Cost News

Grant Scully 


Many litigators will be aware of the historic case of Wraith v Sheffield Forgemasters Ltd [1998] in which it was considered when it is reasonable for a firm not located in the client’s local area to be instructed.

However, costs is a fast paced environment and Wraith is now more than 20 years old. How well does the case hold up?

In Axnoller Events Ltd v Brake & Anor [2021] it was considered whether it is reasonable to instruct a London firm when the client is based outside of London.

The following factors were considered relevant:

  1. The importance of the matter
  2. The legal and factual complexities
  3. The location of the client’s home, place of work and the Court in which the proceedings are commence

As the judge commented instructing a London firm will almost inevitably mean the use of a higher hourly rate, but this does not automatically mean that the costs are unreasonable. However, it will always be for the Receiving Party to show why it was reasonable for a London firm to be instructed.

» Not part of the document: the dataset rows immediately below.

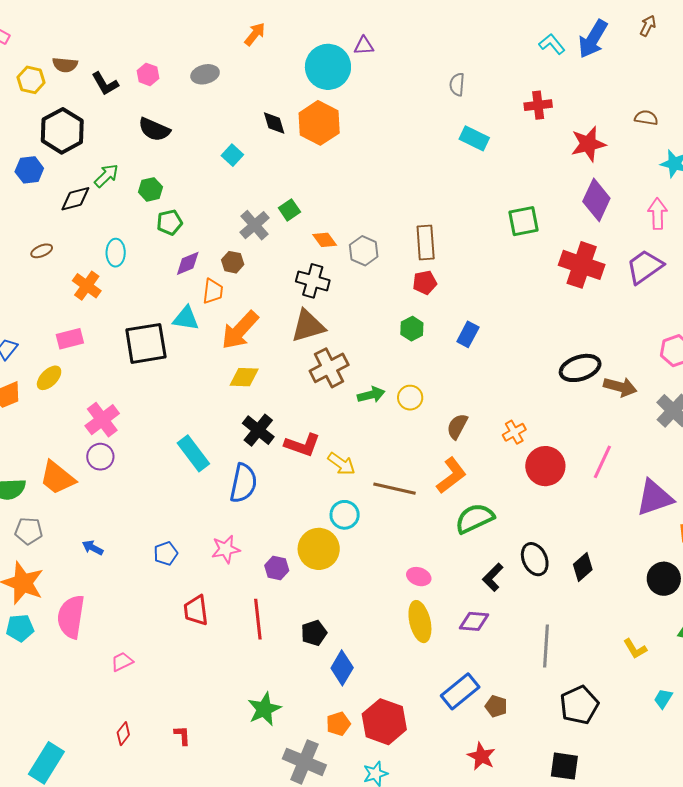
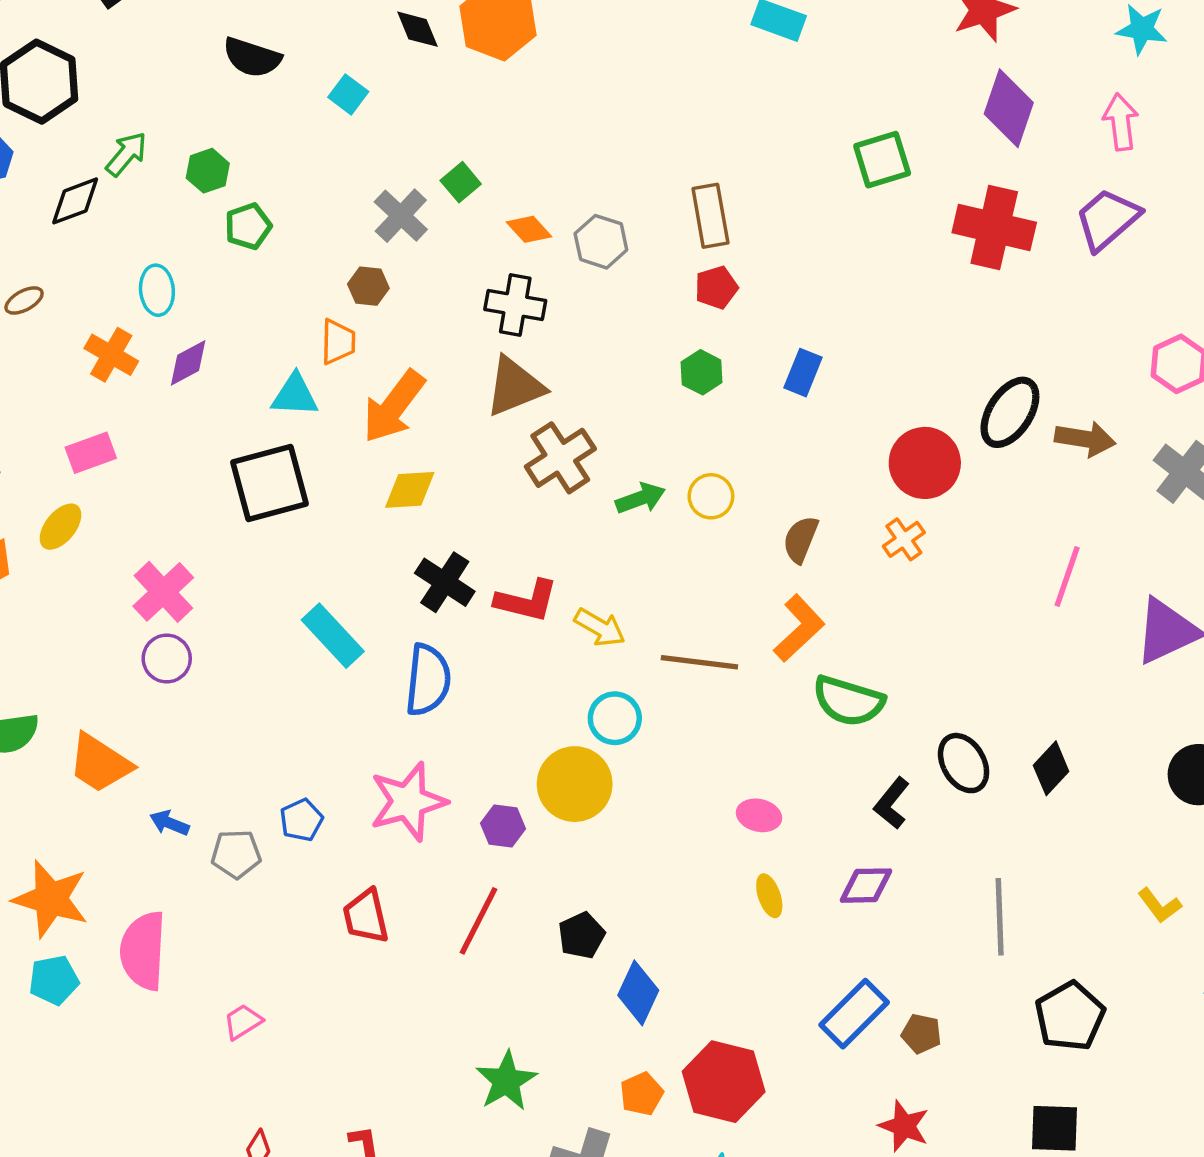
black semicircle: (154, 129) -> (252, 57), moved
purple diamond: (188, 263) -> (188, 363), moved
black square: (146, 343) -> (270, 483), moved
black ellipse: (580, 368) -> (1010, 412), turned -33
red circle: (545, 466) -> (925, 463), moved
orange trapezoid: (57, 478) -> (100, 763), moved
green semicircle: (475, 518) -> (848, 701), turned -132
gray pentagon: (29, 531) -> (236, 854), moved
pink star: (226, 549) -> (408, 802), size x1.5
red line: (258, 619) -> (479, 921), turned 39
yellow ellipse: (420, 622) -> (769, 896), size x0.6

Numerous reasons were put forward here, with one key point being that the matter had a very significant impact upon the parties, being a possession claim valued in the millions.

The matter itself was complex with a set of possession proceedings being brought and a set of eviction proceedings being brought. The background of the claim was also lengthy and complex, with the issues going all the way back to 2004. Various disputes, including an employment claim had continued until present. Due to this the Court agreed that it was reasonable for a London firm to be instructed.

While Wraith is now very old in costs terms, the lessons are still valuable today.

While not the main focus of this matter, it also worth remembering that while new Guideline Hourly Rates will soon come into force, as the Court agreed here, they are still a guideline and only a starting point. The Court will still be willing to hear arguments that higher rates should be allowed.